Савула встряхнул головой, весело крикнул:
– Живей, браты, подходите на последнее лобызание, а то паны нас ждут не дождутся!
И оглянулся на стоящего рядом Северина.
Тот поднял лобастую голову с обвисшим, рано начавшим седеть чубом. Посмотрел, как всегда, строго.
Он был не старше, но суровей Савулы и крепче сложением. Казаки любили своего молчаливого гетмана. Когда на последнем кругу, в осажденном таборе, после суда над изменником Лабодой, стали решать, кому отдать гетманскую булаву – Наливайко сам предложил каменецкого полковника Кремпского, надеясь, что ему, полуполяку, легче удастся договориться с панами и увести казаков на Сечь.
Но, выбрав Кремпского, казаки по-прежнему слушались Наливайко как старшего.
Гетманом был, гетманом и остался. Не в булаве да клейнодах сила вождя.
Много дней люди верили в его военное счастье. Шли за ним. Вместе бились, вместе согревались надеждой… и вот довелось отдавать живого… Сам так повелел.
Плакали женщины. Плакали и казаки.
Сквозь уплывающий дым недавнего боя степной ветер принес запах цветенья, истому нагретых молодым солнцем трав и легкий пар взрытой копытами, тучной земли.
Северин шумно втянул в себя воздух и закрыл глаза.
– Прощайте… – прошептал одними губами.
И, как бывает всегда, когда человек долго смотрит на солнце, а потом закрывает глаза, – под тяжелыми веками поплыли разноцветные струи. Северин подумал:
«Это мелькает свет моего последнего дня.
Не рано ли умираю? Что будут делать те, кто пришел за мной к этому смертному часу? Добьются ли воли? Добьются! Богата земля наша славными лыцарями, и одному уйти не опасно.
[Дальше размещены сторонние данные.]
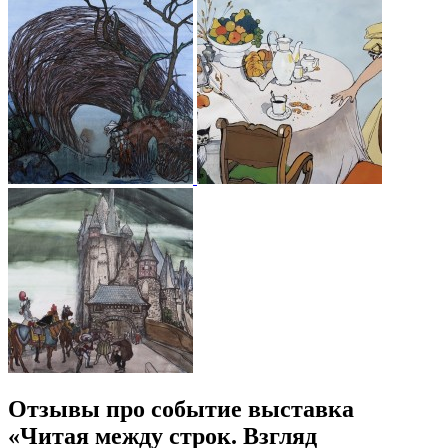
Отзывы про событие выставка
«Читая между строк. Взгляд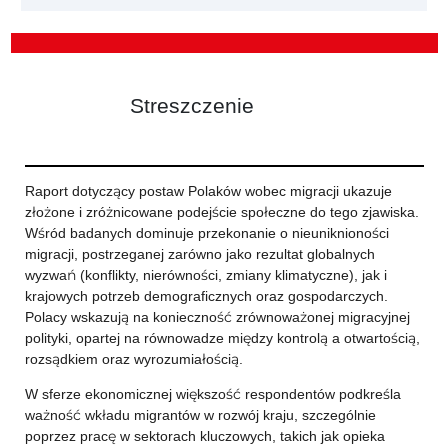
Streszczenie
Raport dotyczący postaw Polaków wobec migracji ukazuje
złożone i zróżnicowane podejście społeczne do tego zjawiska.
Wśród badanych dominuje przekonanie o nieuniknioności
migracji, postrzeganej zarówno jako rezultat globalnych
wyzwań (konflikty, nierówności, zmiany klimatyczne), jak i
krajowych potrzeb demograficznych oraz gospodarczych.
Polacy wskazują na konieczność zrównoważonej migracyjnej
polityki, opartej na równowadze między kontrolą a otwartością,
rozsądkiem oraz wyrozumiałością.
W sferze ekonomicznej większość respondentów podkreśla
ważność wkładu migrantów w rozwój kraju, szczególnie
poprzez pracę w sektorach kluczowych, takich jak opieka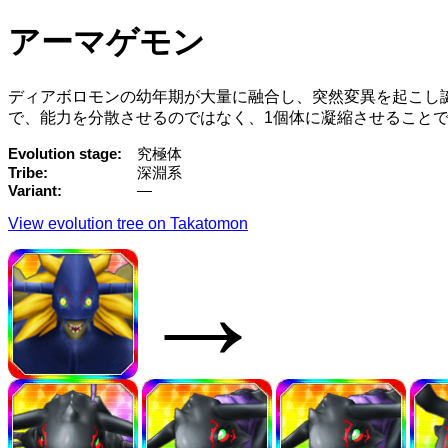
アーマゲモン
ディアボロモンの幼年期が大量に融合し、突然変異を起こし
で、能力を分散させるのではなく、1個体に凝縮させること
Evolution stage
究極体
Tribe
深淵系
Variant
—
View evolution tree on Takatomon
→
Всю жизнь мира хотел, а в крови по колена. Нельзя было иначе. Не выпросишь лаской у пана ни воли, ни правды.
Сколько же набрехали вокруг дел наших и сколько набрешут еще?
Небось, и креста святого никто не поставит над нами… Всяко бывает…»
Но было ли так: стоит человек перед братами, сильный, чистый душой. Кровь еще наполняет его отвердевшее сердце, и грудь поднимается ровным дыханием. Рука могла бы крепко держать казацкую саблю, и не ослабел еще голос, гремевший из края в край бранного поля, а уже склонились над ним боевые хоругви и читает монах Иннокентий отходный псалом.
Никто не подумал, никто не посмел сказать, что нет еще у него права оглянуться в последний раз и спросить на грани жизни и смерти:
– Так ли жил я, браты, как хотели вы того от меня? Добро ли?
«– Добро! – ответил за нас летописец, – красиво и праведно жил рыцарь славный! В великую бурю познали люди тебя. Яко кормчий на мори, ты не во время тишины и угодного ветра, но часу бурливости морских и противных ветров, себя не жалея, сущих с тобой в корабли спасаешь, уместность свою показуешь, токождь не во время мира и домовых часов, но во время рати ты войн познался и сталость свою явил. Никто того не забудет! Мне ли, грешному старцу, забыть або не описать людям, что будет потом к нам? Уховай, боже!
Многие бо еще в подвиге хвалы сея, ты уже отчасти в наслаждении. А что паны имя честное опоганят, так то в потомках отзовется иначе…»
Иначе отозвалось в потомках, чем того хотели паны.
Была придумана и кем-то однажды записана лживая сказка о том, как погибли Наливайко и Савула. В сказке той были оболганы не только имена атаманов, но и совесть всей казацкой громады. Так было рассказано, будто под Лубнами, в последнем бою с польской шляхтой, Наливайко и Савула хотели бежать, бросив своих казаков и их семьи. Схватили их воины и всей радой постановили выдать Жолкевскому как разбойников, обманом приведших людей к бунту против короны. Стала эта сказка «первоисточником», жила долгие годы, и редко кто осмеливался распутать ее ловко сплетенный узор.